Search bring up banana but not my question 

Bottled a recultered Coopers sparkling yeast in a APA today for the sake of experimentation with Coopers bottle yeast. Was careful to ferment at 18, maybe topped 19 for a day. Noted a slight banana smell and taste when bottling. Was under pitched and took 4 days to get going. No real biggie should be quite nice in 4 weeks. Have become so used to the clean US05 is was a small shock.

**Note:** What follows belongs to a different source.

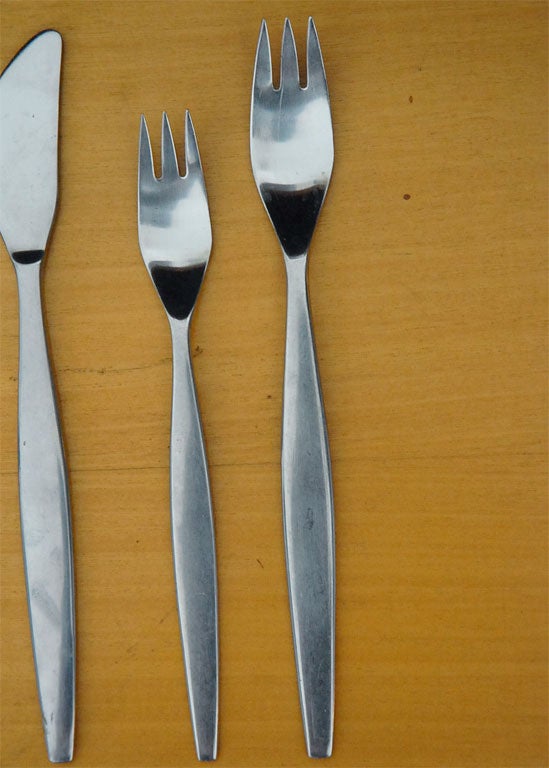 At what (x,y) coordinates should I click in order to perform the action: click on knife handle. Please return your answer as a coordinate pair (x, y). The height and width of the screenshot is (768, 549). Looking at the image, I should click on coord(53,735).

The question I have today is when I reuse the trub and ferment at 16 deg next time will the yeast that fermented the last beer and produced banana _automagically_ add banana to the next brew although it will ferment at a lower temp than before?

Cheers


:icon_cheers:


----------



## buttersd70 (24/8/09)

Cube said:


> Hi
> 
> Search bring up banana but not my question
> 
> ...


it shouldn't. The esters are created in the growth phase of the yeast, which is effected by pH, nutrition, and pitching rate, as well as temp. So even though you got more banana than pear this time around doesn't _necessarily _mean the same will happen next time, particularly if pitching rate and temperature are different.


----------



## Cube (1/10/09)

Ok update for those that give a ruddy toss. Drinking this now and down to last dozen tallies. The banana was prominent in a glass but has now but all dissipated. I have been drinking this as a punishment to myself to make sure it doesn't happen again..... cough.

I put gen two ( or three if you count the coopers beer I got it from ) yesterday and as of now it's going off with zero banana smell. As Butters suggested on pitch rates this is looking mint. I used a good 3/4 cup of the trub from previous batch. Which brings me to this update as per the OT question.

No - resultant yeast will not give banana if previous gen did if under pitched. So there.


----------